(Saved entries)
--

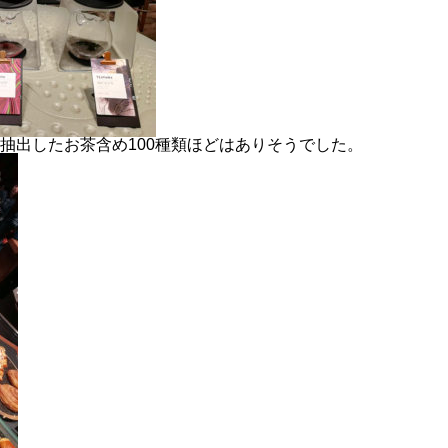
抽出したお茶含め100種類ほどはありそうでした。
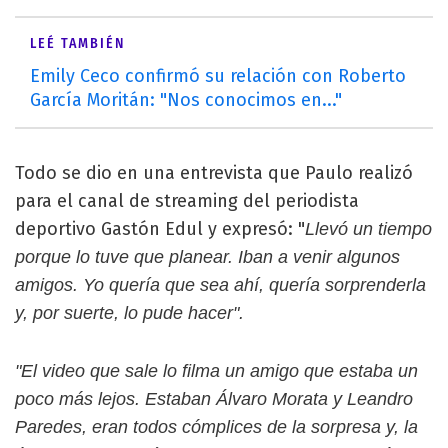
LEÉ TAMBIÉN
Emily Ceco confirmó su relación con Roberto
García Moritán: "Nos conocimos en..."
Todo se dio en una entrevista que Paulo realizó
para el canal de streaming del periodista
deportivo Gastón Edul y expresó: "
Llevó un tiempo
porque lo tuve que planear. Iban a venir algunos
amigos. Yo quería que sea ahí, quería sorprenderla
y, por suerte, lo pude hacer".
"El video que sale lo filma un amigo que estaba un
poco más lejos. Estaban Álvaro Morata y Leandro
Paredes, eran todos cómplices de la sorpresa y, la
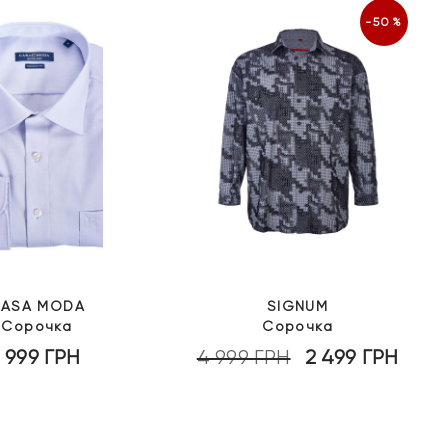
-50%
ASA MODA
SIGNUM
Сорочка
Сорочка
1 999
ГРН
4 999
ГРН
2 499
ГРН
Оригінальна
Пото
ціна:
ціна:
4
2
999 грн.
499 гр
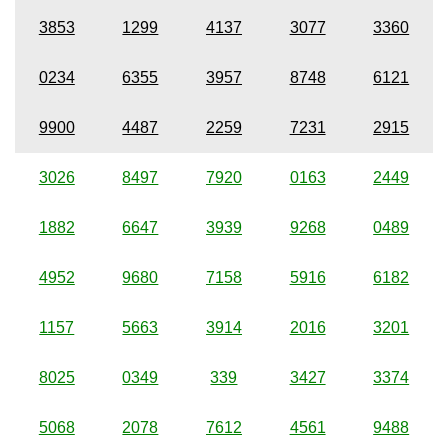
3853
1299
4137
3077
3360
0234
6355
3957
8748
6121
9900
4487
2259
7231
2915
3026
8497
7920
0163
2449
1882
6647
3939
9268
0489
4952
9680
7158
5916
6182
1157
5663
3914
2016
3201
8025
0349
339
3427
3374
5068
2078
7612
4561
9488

--

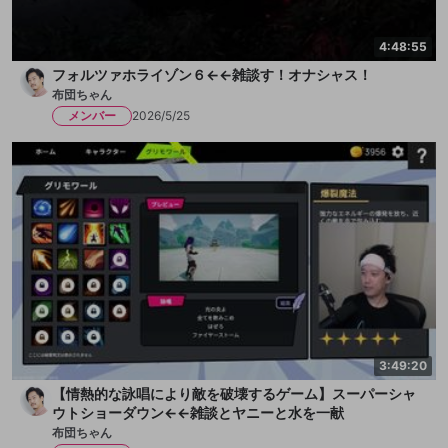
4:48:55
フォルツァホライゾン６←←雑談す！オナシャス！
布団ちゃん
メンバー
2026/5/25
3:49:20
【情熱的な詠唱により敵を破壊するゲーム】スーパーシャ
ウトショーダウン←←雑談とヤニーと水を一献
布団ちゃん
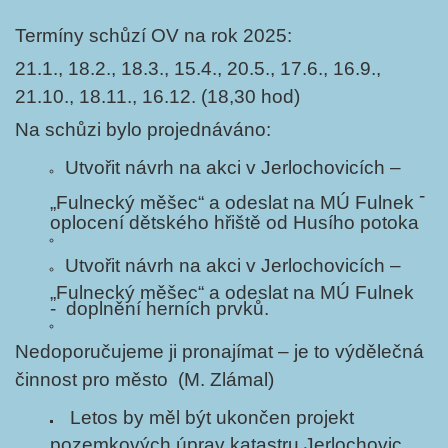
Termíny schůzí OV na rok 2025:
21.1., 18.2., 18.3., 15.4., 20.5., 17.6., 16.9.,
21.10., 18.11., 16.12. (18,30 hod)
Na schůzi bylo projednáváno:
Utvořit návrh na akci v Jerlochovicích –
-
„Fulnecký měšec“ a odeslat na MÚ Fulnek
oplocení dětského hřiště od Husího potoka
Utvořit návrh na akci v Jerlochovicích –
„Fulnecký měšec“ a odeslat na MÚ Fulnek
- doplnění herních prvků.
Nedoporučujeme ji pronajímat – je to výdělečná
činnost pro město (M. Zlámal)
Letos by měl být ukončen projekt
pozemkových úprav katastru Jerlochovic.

--

## TASK DESCRIPTION
All that should be printed is the run of lines above from the one with "抽出したお茶含め100種類ほどはありそうでした。" through the one with "Paredes, eran todos", both included, exactly as given, with pictures left out.

## EXPECTED ANSWER
抽出したお茶含め100種類ほどはありそうでした。
LEÉ TAMBIÉN
Emily Ceco confirmó su relación con Roberto
García Moritán: "Nos conocimos en..."
Todo se dio en una entrevista que Paulo realizó
para el canal de streaming del periodista
deportivo Gastón Edul y expresó: "
Llevó un tiempo
porque lo tuve que planear. Iban a venir algunos
amigos. Yo quería que sea ahí, quería sorprenderla
y, por suerte, lo pude hacer".
"El video que sale lo filma un amigo que estaba un
poco más lejos. Estaban Álvaro Morata y Leandro
Paredes, eran todos cómplices de la sorpresa y, la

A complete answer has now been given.